Exercise objective:
Please list all lines of the material below in which the string "Fixe" occurs.

Records for this exercise:
Start of Block

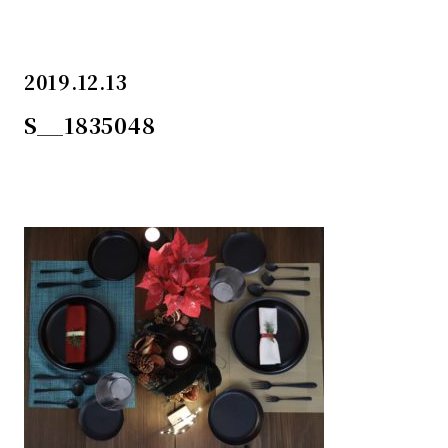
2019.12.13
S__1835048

End of Block
Start of Block

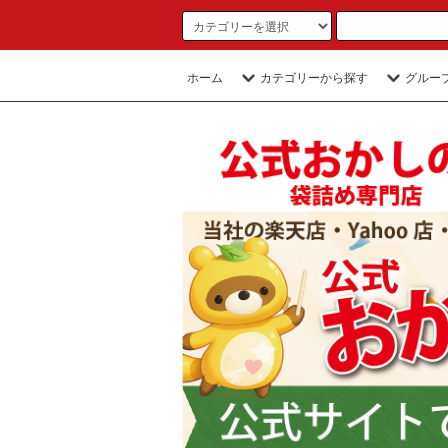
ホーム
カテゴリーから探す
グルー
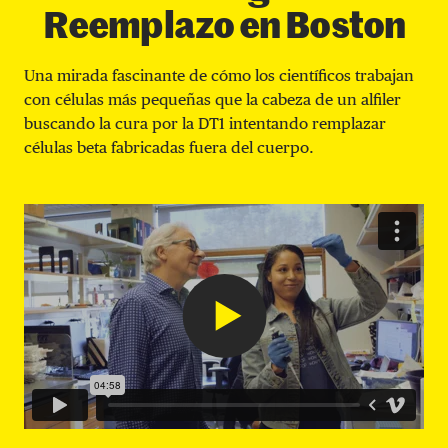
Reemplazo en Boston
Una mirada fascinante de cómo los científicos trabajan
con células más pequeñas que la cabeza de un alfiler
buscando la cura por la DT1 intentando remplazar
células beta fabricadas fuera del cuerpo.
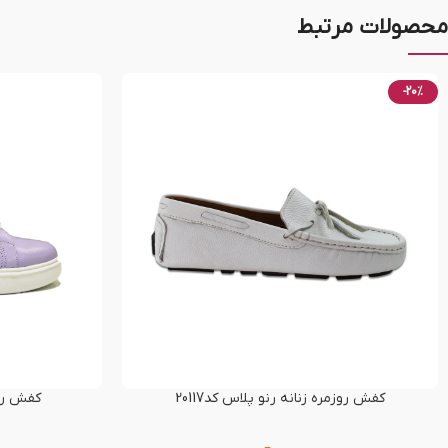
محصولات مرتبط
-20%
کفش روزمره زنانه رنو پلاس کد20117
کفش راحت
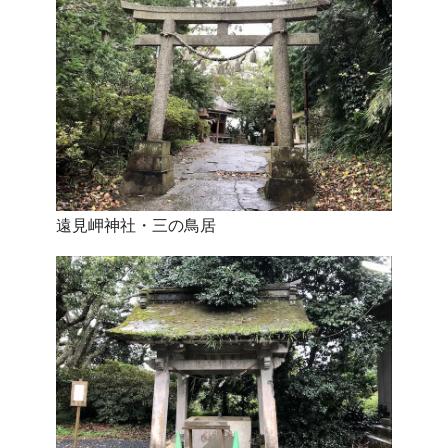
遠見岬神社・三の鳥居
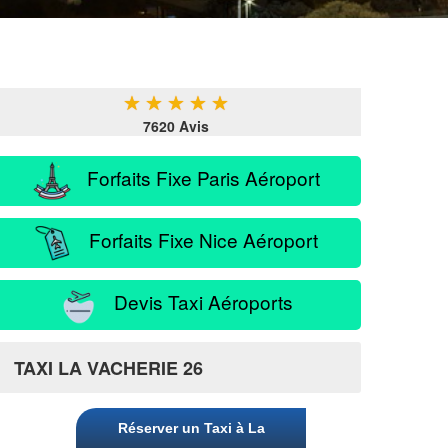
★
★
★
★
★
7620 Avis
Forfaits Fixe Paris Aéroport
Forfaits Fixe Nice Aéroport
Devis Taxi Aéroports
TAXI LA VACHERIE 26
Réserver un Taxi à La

End of Block
Start of Block

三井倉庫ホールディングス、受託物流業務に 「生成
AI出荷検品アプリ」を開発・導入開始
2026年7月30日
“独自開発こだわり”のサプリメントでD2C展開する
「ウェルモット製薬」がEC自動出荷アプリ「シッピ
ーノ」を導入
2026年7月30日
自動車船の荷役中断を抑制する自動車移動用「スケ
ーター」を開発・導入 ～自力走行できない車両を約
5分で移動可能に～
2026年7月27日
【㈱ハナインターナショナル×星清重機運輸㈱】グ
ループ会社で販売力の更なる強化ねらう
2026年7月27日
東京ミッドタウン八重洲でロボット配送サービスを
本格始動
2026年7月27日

End of Block

Solution below:
Forfaits Fixe Paris Aéroport
Forfaits Fixe Nice Aéroport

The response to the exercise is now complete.